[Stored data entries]
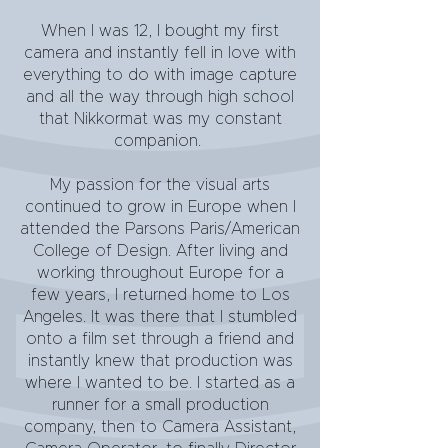
When I was 12, I bought my first
camera and instantly fell in love with
everything to do with image capture
and all the way through high school
that Nikkormat was my constant
companion.
My passion for the visual arts
continued to grow in Europe when I
attended the Parsons Paris/American
College of Design. After living and
working throughout Europe for a
few years, I returned home to Los
Angeles. It was there that I stumbled
onto a film set through a friend and
instantly knew that production was
where I wanted to be. I started as a
runner for a small production
company, then to Camera Assistant,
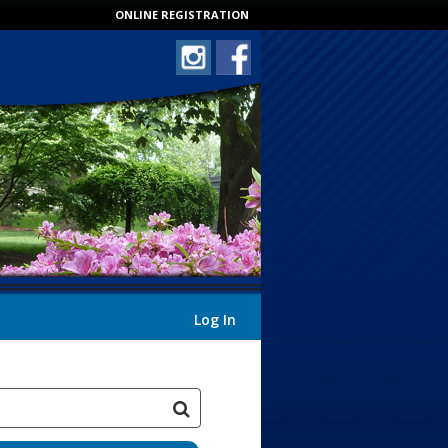
ONLINE REGISTRATION
Log In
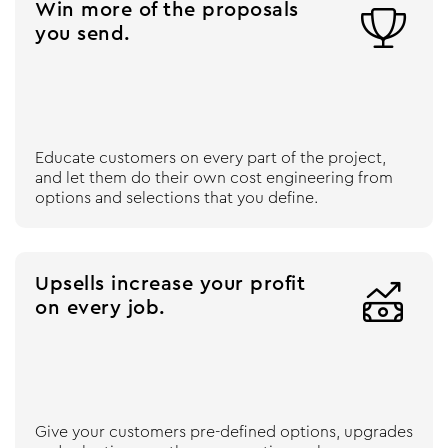
Win more of the proposals

you send.
Educate customers on every part of the project,
and let them do their own cost engineering from
options and selections that you define.
Upsells increase your profit

on every job.
Give your customers pre-defined options, upgrades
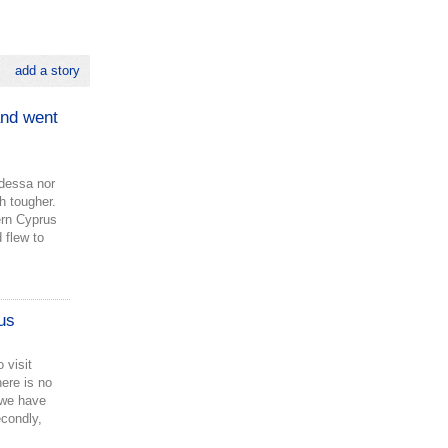
add a story
and went
Odessa nor
h tougher.
hern Cyprus
 flew to
us
 visit
here is no
 we have
condly,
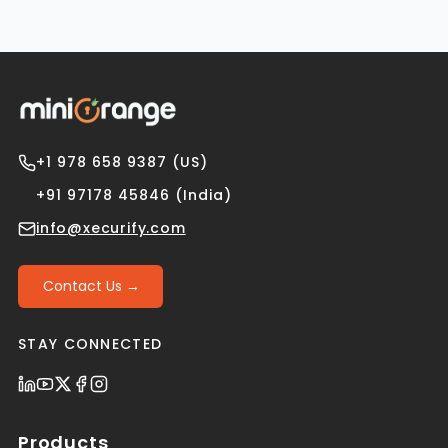
+1 978 658 9387 (US)
+91 97178 45846 (India)
info@xecurify.com
Contact Us →
STAY CONNECTED
Products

Task instructions –
Please provide a faithful transcription of all the data, pictures excluded.

Response to the exercise –
When I was 12, I bought my first
camera and instantly fell in love with
everything to do with image capture
and all the way through high school
that Nikkormat was my constant
companion.
My passion for the visual arts
continued to grow in Europe when I
attended the Parsons Paris/American
College of Design. After living and
working throughout Europe for a
few years, I returned home to Los
Angeles. It was there that I stumbled
onto a film set through a friend and
instantly knew that production was
where I wanted to be. I started as a
runner for a small production
company, then to Camera Assistant,
ONLINE REGISTRATION
Log In
Win more of the proposals

you send.
Educate customers on every part of the project,
and let them do their own cost engineering from
options and selections that you define.
Upsells increase your profit

on every job.
Give your customers pre-defined options, upgrades
add a story
and went
Odessa nor
h tougher.
hern Cyprus
 flew to
us
 visit
here is no
 we have
condly,
+1 978 658 9387 (US)
+91 97178 45846 (India)
info@xecurify.com
Contact Us →
STAY CONNECTED
Products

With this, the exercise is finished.